Tian Lihui believes that at this stage, the wave of share repurchases and increases is still continuing in the A-share market, driven by various factors.
He analyzed that, first of all, the confidence of listed companies and their controlling shareholders in the company's future development is the internal driving force for share repurchases and increases; secondly, the policy of re-lending of stock repurchase and increase created by the central bank provides listed companies with a more abundant source of funds, reducing the cost of share repurchases and increases; in addition, after a period of sluggishness in the A-share market, the stock prices of some companies are undervalued, and share repurchases and increases have become an important means to enhance company value and protect shareholder interests.

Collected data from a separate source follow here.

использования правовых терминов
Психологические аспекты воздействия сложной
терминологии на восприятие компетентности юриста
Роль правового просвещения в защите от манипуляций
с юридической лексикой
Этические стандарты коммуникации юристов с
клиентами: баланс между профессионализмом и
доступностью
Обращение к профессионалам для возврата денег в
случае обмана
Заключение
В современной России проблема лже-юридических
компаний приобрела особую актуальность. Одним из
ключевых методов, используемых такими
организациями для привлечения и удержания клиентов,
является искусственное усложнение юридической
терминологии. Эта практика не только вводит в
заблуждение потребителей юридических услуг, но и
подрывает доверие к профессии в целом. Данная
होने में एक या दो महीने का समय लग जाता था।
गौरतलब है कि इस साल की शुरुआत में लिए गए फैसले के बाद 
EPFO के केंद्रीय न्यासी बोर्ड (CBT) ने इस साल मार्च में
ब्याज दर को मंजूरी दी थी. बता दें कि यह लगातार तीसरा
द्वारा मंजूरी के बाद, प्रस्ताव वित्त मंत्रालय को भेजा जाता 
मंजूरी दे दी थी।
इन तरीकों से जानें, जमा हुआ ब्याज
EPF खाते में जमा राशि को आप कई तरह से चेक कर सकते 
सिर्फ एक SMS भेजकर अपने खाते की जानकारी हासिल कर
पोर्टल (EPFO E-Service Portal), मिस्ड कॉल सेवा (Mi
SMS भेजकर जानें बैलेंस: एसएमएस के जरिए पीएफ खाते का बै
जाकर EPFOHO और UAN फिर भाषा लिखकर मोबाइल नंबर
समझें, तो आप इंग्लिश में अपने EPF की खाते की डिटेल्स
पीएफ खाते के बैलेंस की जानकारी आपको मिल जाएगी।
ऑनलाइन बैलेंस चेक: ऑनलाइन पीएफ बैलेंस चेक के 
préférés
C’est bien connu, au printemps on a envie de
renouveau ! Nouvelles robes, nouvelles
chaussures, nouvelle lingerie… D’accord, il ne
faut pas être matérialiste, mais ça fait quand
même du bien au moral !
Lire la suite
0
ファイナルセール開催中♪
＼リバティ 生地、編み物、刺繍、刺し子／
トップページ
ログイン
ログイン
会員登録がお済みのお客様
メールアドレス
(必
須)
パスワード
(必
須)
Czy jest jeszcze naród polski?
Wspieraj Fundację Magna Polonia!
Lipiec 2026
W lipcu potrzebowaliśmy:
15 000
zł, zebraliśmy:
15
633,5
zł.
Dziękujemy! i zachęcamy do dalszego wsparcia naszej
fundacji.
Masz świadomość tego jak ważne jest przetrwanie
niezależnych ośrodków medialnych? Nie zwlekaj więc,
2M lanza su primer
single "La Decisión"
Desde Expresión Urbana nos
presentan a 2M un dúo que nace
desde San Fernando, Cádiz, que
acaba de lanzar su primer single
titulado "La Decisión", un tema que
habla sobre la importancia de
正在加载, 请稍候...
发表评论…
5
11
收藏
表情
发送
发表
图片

Regarding the repurchase entities, Tian Lihui mentioned that the increase and repurchase behavior of central state-owned enterprises helps to enhance market confidence and stabilize market sentiment. Central state-owned enterprises usually have high-quality assets and good profitability, and their increase and repurchase also help to promote the company's stock price back to a reasonable level, creating greater value for investors.
In terms of repurchase methods, cancellation-type repurchases have frequently appeared within the year. Tian Lihui said that previous repurchase methods were mostly used for employee stock ownership plans, equity incentives, etc., and cancellation-type repurchases help to optimize the share capital structure, increase the gold content per share, and stabilize and increase the stock price.He also noted that while share buybacks are good news for investors, multiple risks still need to be monitored. "Firstly, it is important to understand the motives and purposes behind the listed company's share repurchase to avoid being deceived by false buybacks; secondly, whether the price and quantity of the repurchased shares are reasonable to prevent the listed company from manipulating the stock price through buybacks; thirdly, pay attention to the operating conditions and profitability of the listed company to avoid blindly following the trend in investment," said Tian Lihui.